What you should do: Two lines in the data below mark the range: the one with "We Use Cookies" and the one with "Some popular time-tracking and". Return both, along with every line between them, exactly.

Material supplied:
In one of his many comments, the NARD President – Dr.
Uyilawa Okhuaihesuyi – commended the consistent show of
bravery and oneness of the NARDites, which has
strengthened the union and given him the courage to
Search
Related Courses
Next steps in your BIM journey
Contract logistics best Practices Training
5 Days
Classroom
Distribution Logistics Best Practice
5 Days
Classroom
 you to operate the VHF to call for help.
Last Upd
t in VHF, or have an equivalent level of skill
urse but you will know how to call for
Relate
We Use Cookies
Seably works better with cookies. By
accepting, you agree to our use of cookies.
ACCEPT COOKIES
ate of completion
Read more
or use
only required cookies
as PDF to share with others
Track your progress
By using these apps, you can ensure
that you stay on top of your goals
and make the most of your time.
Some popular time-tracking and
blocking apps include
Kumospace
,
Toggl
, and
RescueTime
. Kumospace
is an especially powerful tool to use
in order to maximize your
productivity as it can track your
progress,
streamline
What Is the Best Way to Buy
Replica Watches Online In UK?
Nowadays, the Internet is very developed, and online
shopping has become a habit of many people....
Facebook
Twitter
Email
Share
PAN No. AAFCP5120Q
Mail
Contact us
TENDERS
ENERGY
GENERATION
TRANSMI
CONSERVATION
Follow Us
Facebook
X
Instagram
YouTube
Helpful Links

* * *

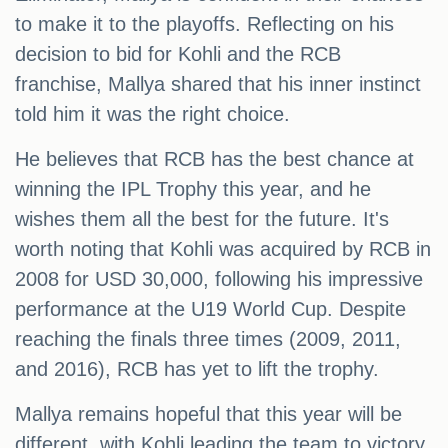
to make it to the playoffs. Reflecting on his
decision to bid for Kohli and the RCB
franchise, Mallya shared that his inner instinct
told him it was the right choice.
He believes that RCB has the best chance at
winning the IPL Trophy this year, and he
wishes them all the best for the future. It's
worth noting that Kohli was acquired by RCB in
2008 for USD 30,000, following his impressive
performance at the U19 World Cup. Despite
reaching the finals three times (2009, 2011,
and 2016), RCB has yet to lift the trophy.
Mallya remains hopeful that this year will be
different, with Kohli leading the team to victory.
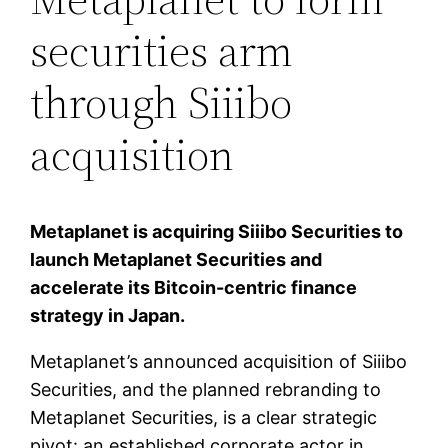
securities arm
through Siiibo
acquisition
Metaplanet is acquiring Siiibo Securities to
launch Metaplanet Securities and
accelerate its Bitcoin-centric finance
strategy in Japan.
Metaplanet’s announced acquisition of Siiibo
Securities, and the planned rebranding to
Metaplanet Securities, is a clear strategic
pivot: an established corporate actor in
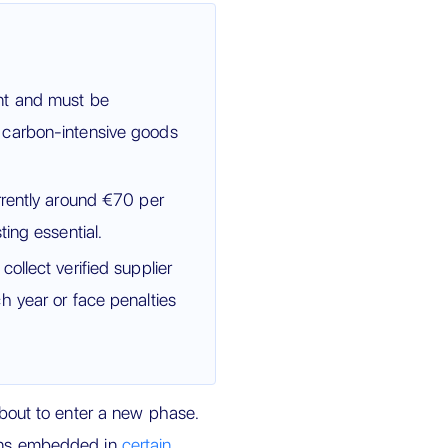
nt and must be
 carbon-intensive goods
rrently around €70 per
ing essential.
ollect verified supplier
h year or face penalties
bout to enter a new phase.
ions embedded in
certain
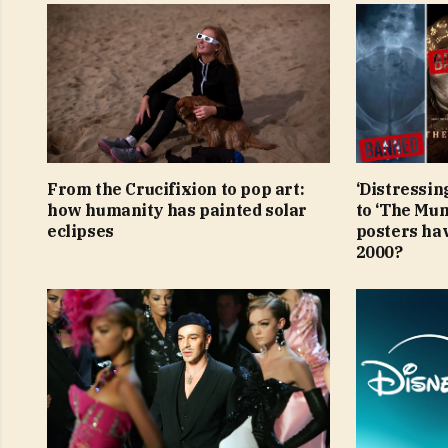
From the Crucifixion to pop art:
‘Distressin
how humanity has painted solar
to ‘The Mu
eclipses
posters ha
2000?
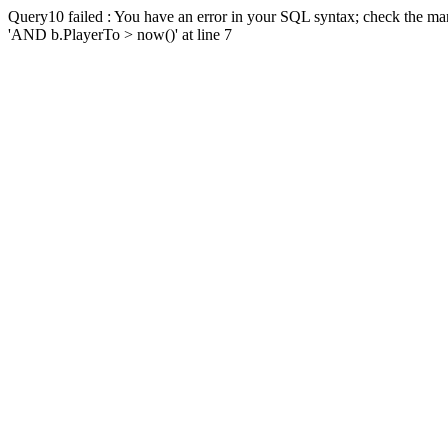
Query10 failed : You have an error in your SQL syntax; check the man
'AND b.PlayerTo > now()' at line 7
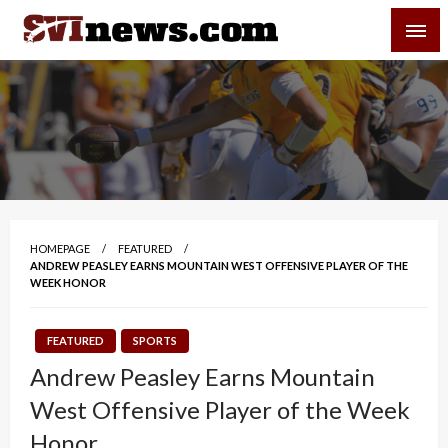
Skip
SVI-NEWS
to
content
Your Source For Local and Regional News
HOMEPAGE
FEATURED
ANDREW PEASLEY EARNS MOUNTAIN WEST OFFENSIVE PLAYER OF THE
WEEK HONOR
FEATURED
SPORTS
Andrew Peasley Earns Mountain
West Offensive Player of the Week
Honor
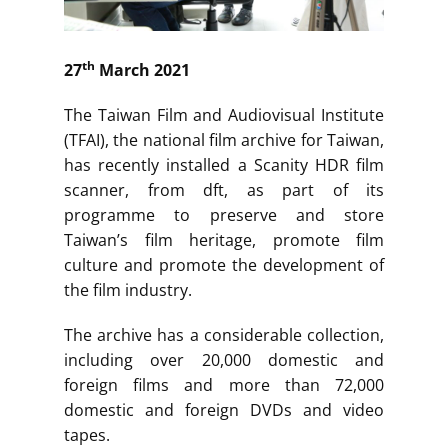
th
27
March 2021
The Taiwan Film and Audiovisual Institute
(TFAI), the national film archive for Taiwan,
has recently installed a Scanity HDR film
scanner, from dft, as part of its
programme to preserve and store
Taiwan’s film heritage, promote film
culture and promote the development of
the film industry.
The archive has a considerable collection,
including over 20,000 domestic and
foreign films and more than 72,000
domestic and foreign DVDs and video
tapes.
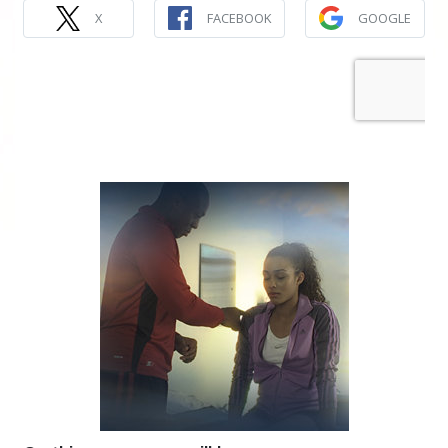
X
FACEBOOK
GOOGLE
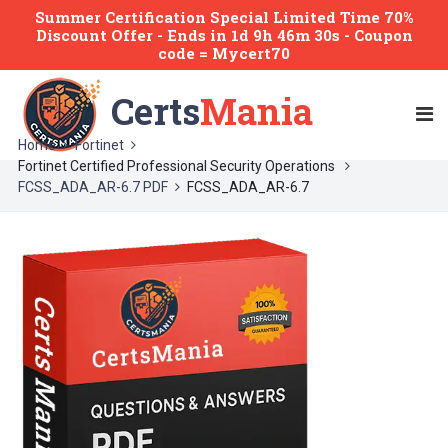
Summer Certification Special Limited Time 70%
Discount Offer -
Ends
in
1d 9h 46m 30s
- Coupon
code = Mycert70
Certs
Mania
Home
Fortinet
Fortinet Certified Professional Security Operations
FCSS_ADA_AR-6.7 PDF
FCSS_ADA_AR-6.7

Expected answer:
We Use Cookies
Seably works better with cookies. By
accepting, you agree to our use of cookies.
ACCEPT COOKIES
ate of completion
Read more
or use
only required cookies
as PDF to share with others
Track your progress
By using these apps, you can ensure
that you stay on top of your goals
and make the most of your time.
Some popular time-tracking and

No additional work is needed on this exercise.